**Aim of the task**
Throughout the material below, count the lines that include the string "their", then report only the resulting number.

**Input**

==================================================

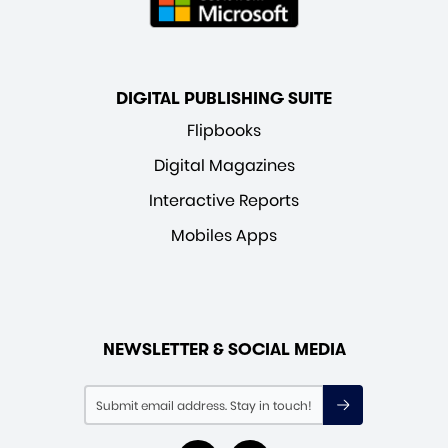
DIGITAL PUBLISHING SUITE
Flipbooks
Digital Magazines
Interactive Reports
Mobiles Apps
NEWSLETTER & SOCIAL MEDIA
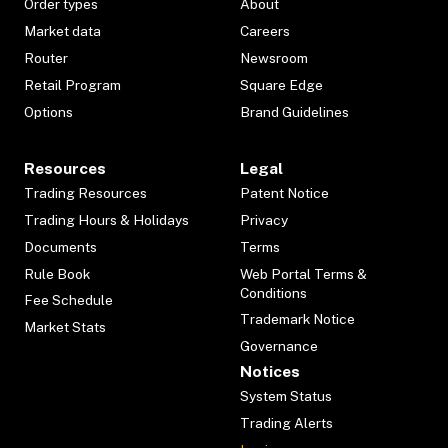
Order types
About
Market data
Careers
Router
Newsroom
Retail Program
Square Edge
Options
Brand Guidelines
Resources
Legal
Trading Resources
Patent Notice
Trading Hours & Holidays
Privacy
Documents
Terms
Rule Book
Web Portal Terms &
Conditions
Fee Schedule
Trademark Notice
Market Stats
Governance
Notices
System Status
Trading Alerts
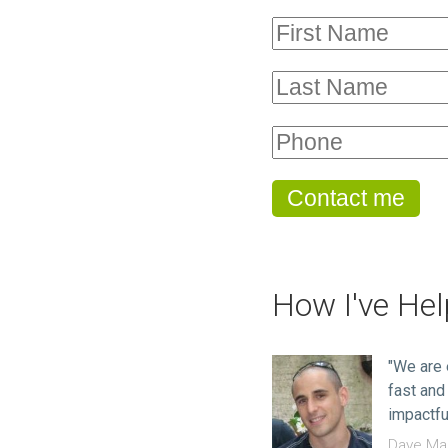
How I've He
"We are 
fast and
impactfu
Dave Mac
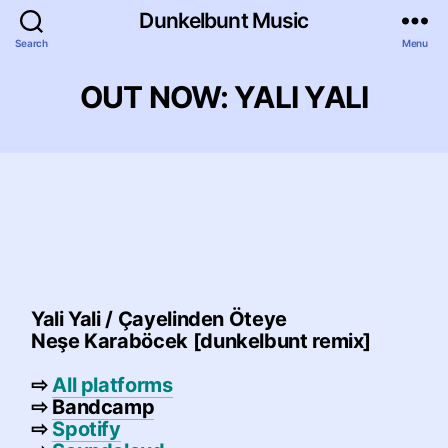
Dunkelbunt Music
Search
Menu
OUT NOW: YALI YALI
Yali Yali / Çayelinden Öteye
Neşe Karaböcek
[dunkelbunt remix]
⇨
All platforms
⇨
Bandcamp
⇨
Spotify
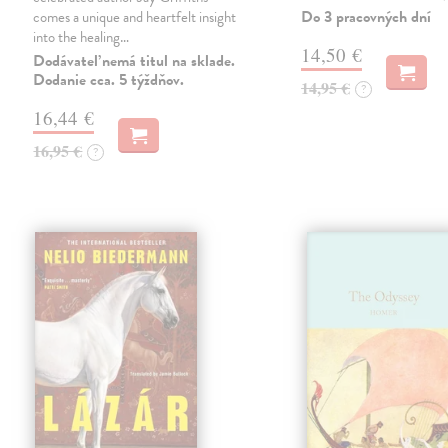
Do 3 pracovných dní
comes a unique and heartfelt insight
into the healing…
14,50 €
Dodávateľ nemá titul na sklade.
Dodanie cca. 5 týždňov.
14,95 €
?
16,44 €
16,95 €
?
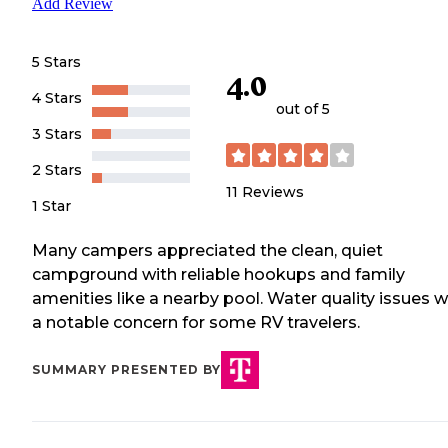
Add Review
5 Stars
4.0
4 Stars
out of 5
3 Stars
2 Stars
11
Reviews
1 Star
Many campers appreciated the clean, quiet
campground with reliable hookups and family
amenities like a nearby pool. Water quality issues 
a notable concern for some RV travelers.
SUMMARY PRESENTED BY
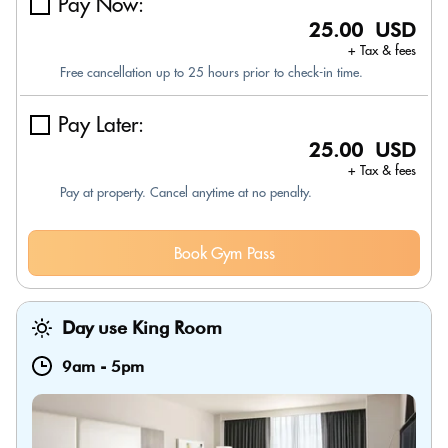
Pay Now:
25.00 USD
+ Tax & fees
Free cancellation up to 25 hours prior to check-in time.
Pay Later:
25.00 USD
+ Tax & fees
Pay at property. Cancel anytime at no penalty.
Book Gym Pass
Day use King Room
9am
-
5pm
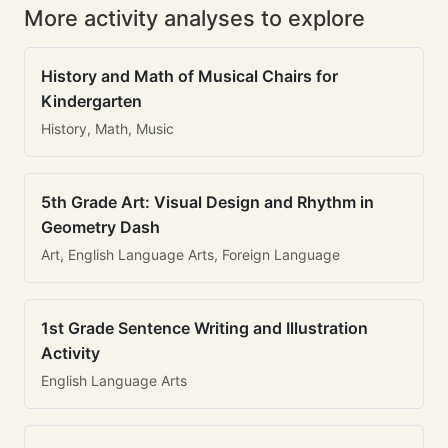
More activity analyses to explore
History and Math of Musical Chairs for
Kindergarten
History, Math, Music
5th Grade Art: Visual Design and Rhythm in
Geometry Dash
Art, English Language Arts, Foreign Language
1st Grade Sentence Writing and Illustration
Activity
English Language Arts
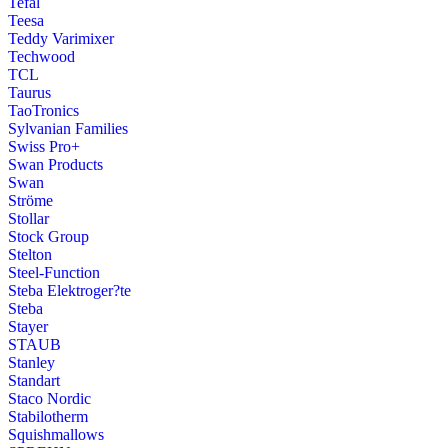
Tefal
Teesa
Teddy Varimixer
Techwood
TCL
Taurus
TaoTronics
Sylvanian Families
Swiss Pro+
Swan Products
Swan
Ströme
Stollar
Stock Group
Stelton
Steel-Function
Steba Elektroger?te
Steba
Stayer
STAUB
Stanley
Standart
Staco Nordic
Stabilotherm
Squishmallows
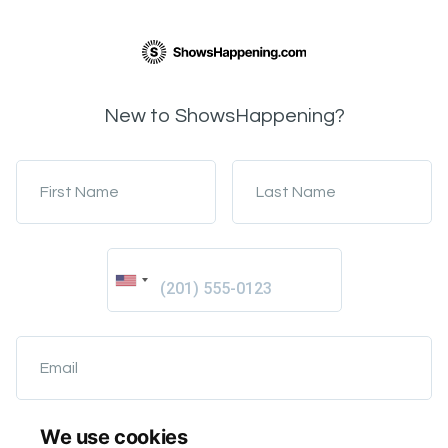
New to ShowsHappening?
First Name
Last Name
Email
We use cookies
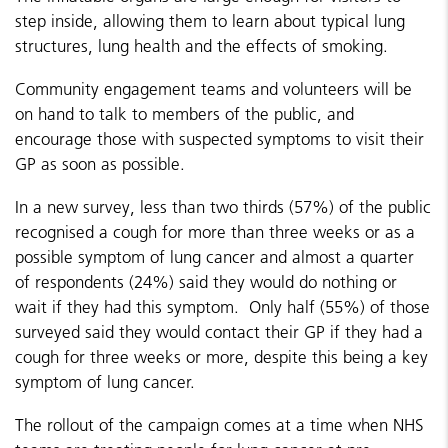
step inside, allowing them to learn about typical lung
structures, lung health and the effects of smoking.
Community engagement teams and volunteers will be
on hand to talk to members of the public, and
encourage those with suspected symptoms to visit their
GP as soon as possible.
In a new survey, less than two thirds (57%) of the public
recognised a cough for more than three weeks or as a
possible symptom of lung cancer and almost a quarter
of respondents (24%) said they would do nothing or
wait if they had this symptom. Only half (55%) of those
surveyed said they would contact their GP if they had a
cough for three weeks or more, despite this being a key
symptom of lung cancer.
The rollout of the campaign comes at a time when NHS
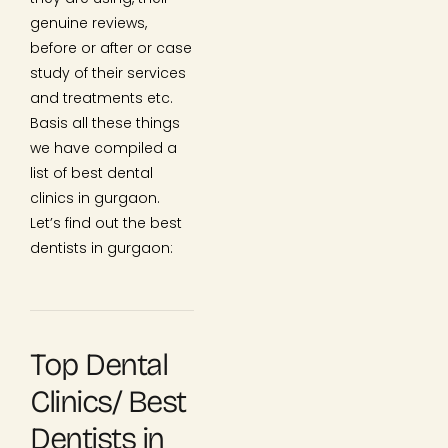
genuine reviews,
before or after or case
study of their services
and treatments etc.
Basis all these things
we have compiled a
list of best dental
clinics in gurgaon.
Let’s find out the best
dentists in gurgaon:
Top Dental
Clinics/ Best
Dentists in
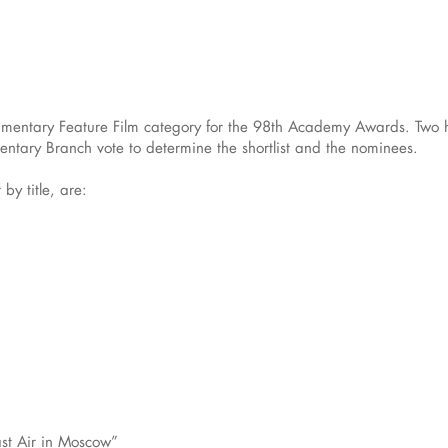
cumentary Feature Film category for the 98th Academy Awards. Two h
ntary Branch vote to determine the shortlist and the nominees.
 by title, are:
ast Air in Moscow”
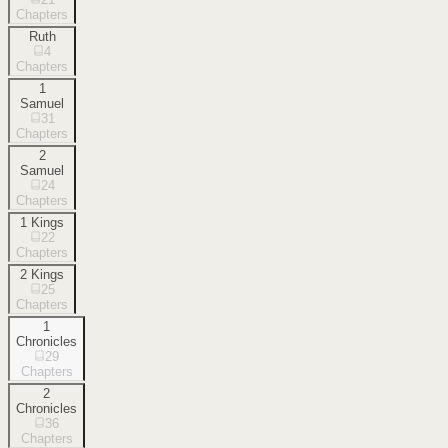
Chapters
Ruth
4
Chapters
1
Samuel
31
Chapters
2
Samuel
24
Chapters
1 Kings
22
Chapters
2 Kings
25
Chapters
1
Chronicles
29
Chapters
2
Chronicles
36
Chapters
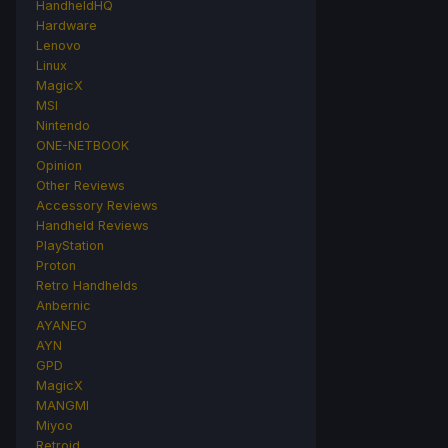
HandheldHQ
Hardware
Lenovo
Linux
MagicX
MSI
Nintendo
ONE-NETBOOK
Opinion
Other Reviews
Accessory Reviews
Handheld Reviews
PlayStation
Proton
Retro Handhelds
Anbernic
AYANEO
AYN
GPD
MagicX
MANGMI
Miyoo
Retroid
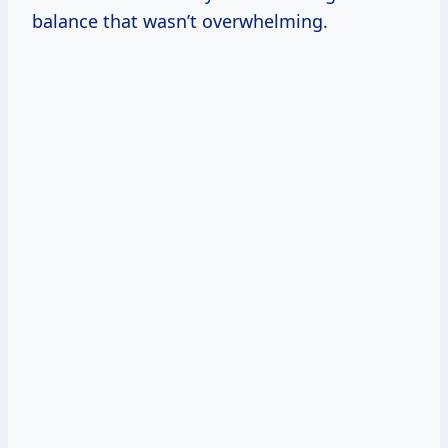
balance that wasn’t overwhelming.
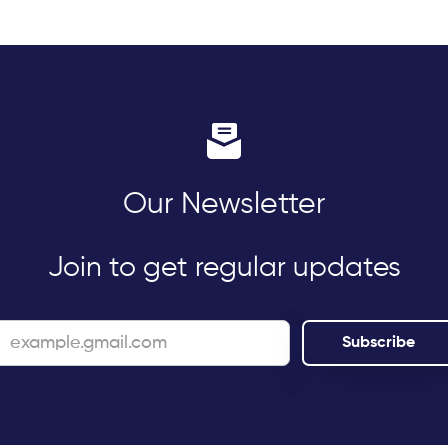
Our Newsletter
Join to get regular updates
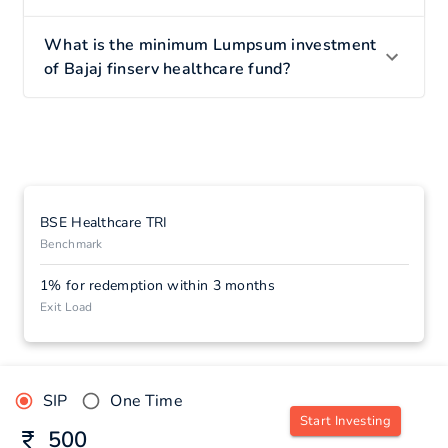
What is the minimum Lumpsum investment
of Bajaj finserv healthcare fund?
BSE Healthcare TRI
Benchmark
1% for redemption within 3 months
Exit Load
SIP
One Time
Start Investing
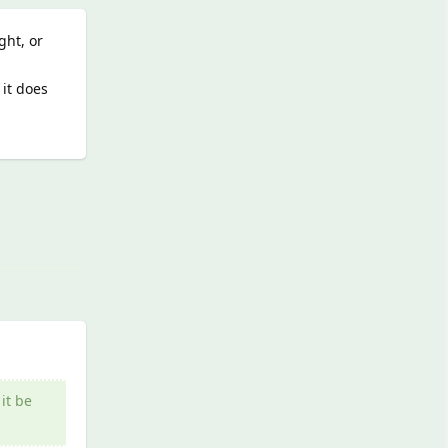
ght, or
 it does
Reply
it be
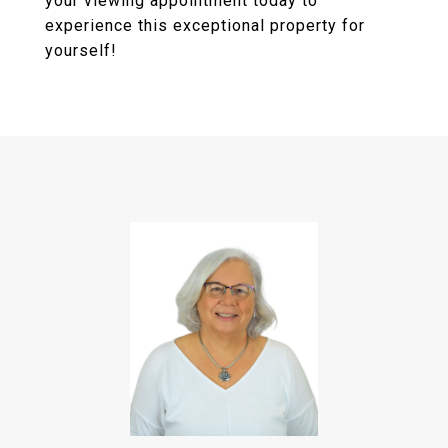
your viewing appointment today to
experience this exceptional property for
yourself!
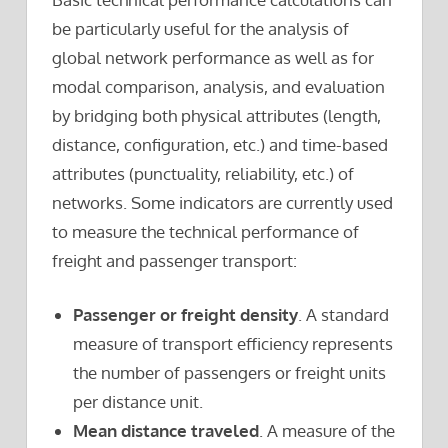
be particularly useful for the analysis of
global network performance as well as for
modal comparison, analysis, and evaluation
by bridging both physical attributes (length,
distance, configuration, etc.) and time-based
attributes (punctuality, reliability, etc.) of
networks. Some indicators are currently used
to measure the technical performance of
freight and passenger transport:
Passenger or freight density
. A standard
measure of transport efficiency represents
the number of passengers or freight units
per distance unit.
Mean distance traveled
. A measure of the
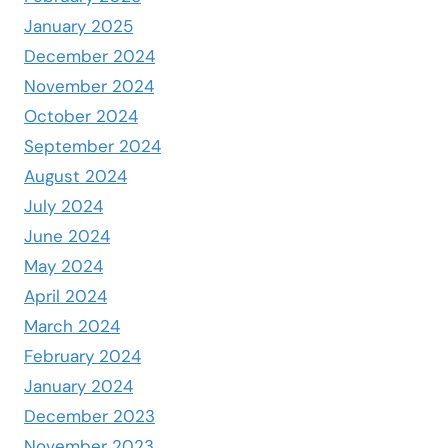
January 2025
December 2024
November 2024
October 2024
September 2024
August 2024
July 2024
June 2024
May 2024
April 2024
March 2024
February 2024
January 2024
December 2023
November 2023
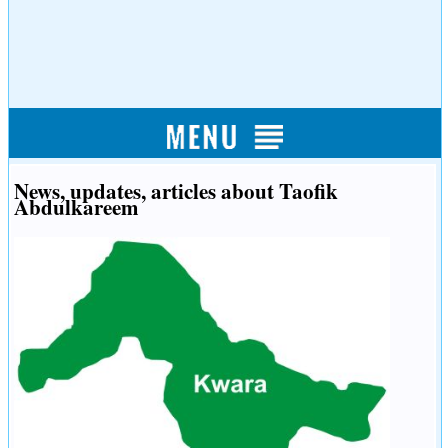
News, updates, articles about Taofik
Abdulkareem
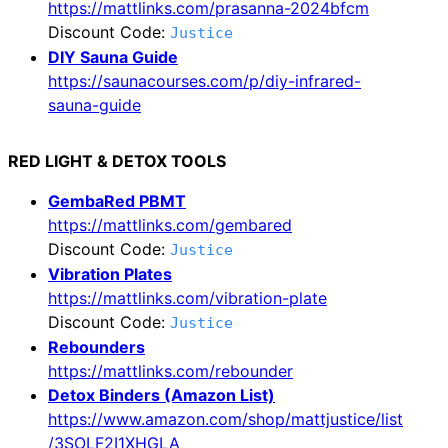
https://mattlinks.com/prasanna-2024bfcm
Discount Code:
Justice
DIY Sauna Guide
https://saunacourses.com/p/diy-infrared-
sauna-guide
RED LIGHT & DETOX TOOLS
GembaRed PBMT
https://mattlinks.com/gembared
Discount Code:
Justice
Vibration Plates
https://mattlinks.com/vibration-plate
Discount Code:
Justice
Rebounders
https://mattlinks.com/rebounder
Detox Binders (Amazon List)
https://www.amazon.com/shop/mattjustice/list
/3SOLF2I1XHGLA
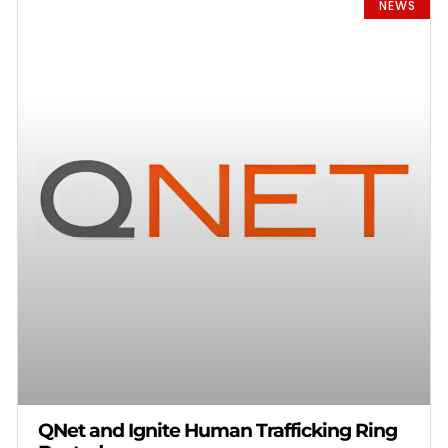
NEWS
QNet and Ignite Human Trafficking Ring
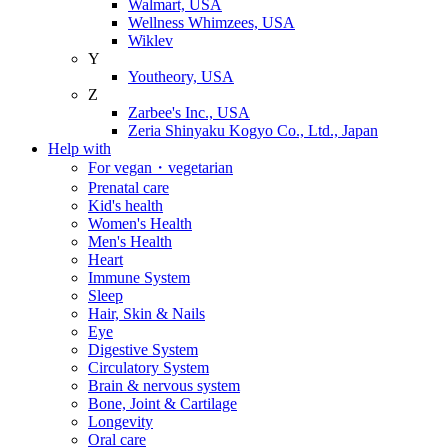
Walmart, USA
Wellness Whimzees, USA
Wiklev
Y
Youtheory, USA
Z
Zarbee's Inc., USA
Zeria Shinyaku Kogyo Co., Ltd., Japan
Help with
For vegan・vegetarian
Prenatal care
Kid's health
Women's Health
Men's Health
Heart
Immune System
Sleep
Hair, Skin & Nails
Eye
Digestive System
Circulatory System
Brain & nervous system
Bone, Joint & Cartilage
Longevity
Oral care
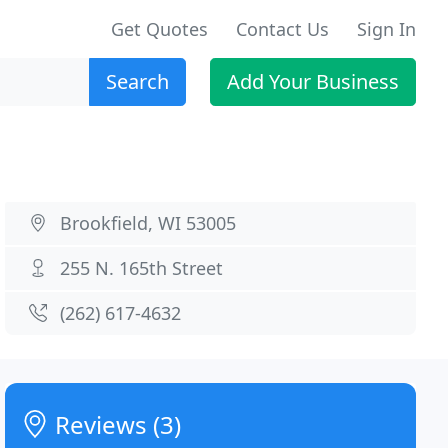
Get Quotes
Contact Us
Sign In
Search
Add Your Business
Brookfield, WI 53005
255 N. 165th Street
(262) 617-4632
Reviews (3)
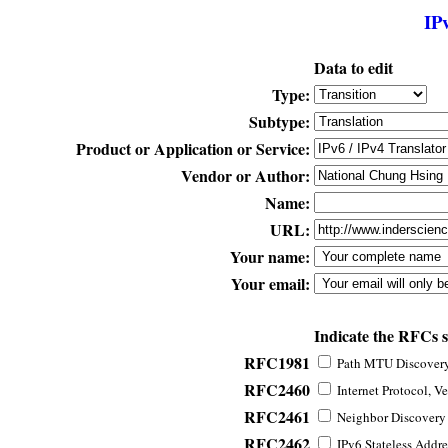
IP
Data to edit
Type:
Subtype:
Product or Application or Service:
Vendor or Author:
Name:
URL:
Your name:
Your email:
Indicate the RFCs 
RFC1981
Path MTU Discovery 
RFC2460
Internet Protocol, Ve
RFC2461
Neighbor Discovery f
RFC2462
IPv6 Stateless Addre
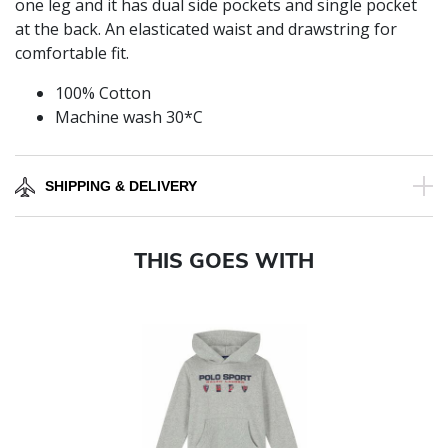
one leg and it has dual side pockets and single pocket
at the back. An elasticated waist and drawstring for
comfortable fit.
100% Cotton
Machine wash 30*C
SHIPPING & DELIVERY
THIS GOES WITH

==================================================

**Response**
3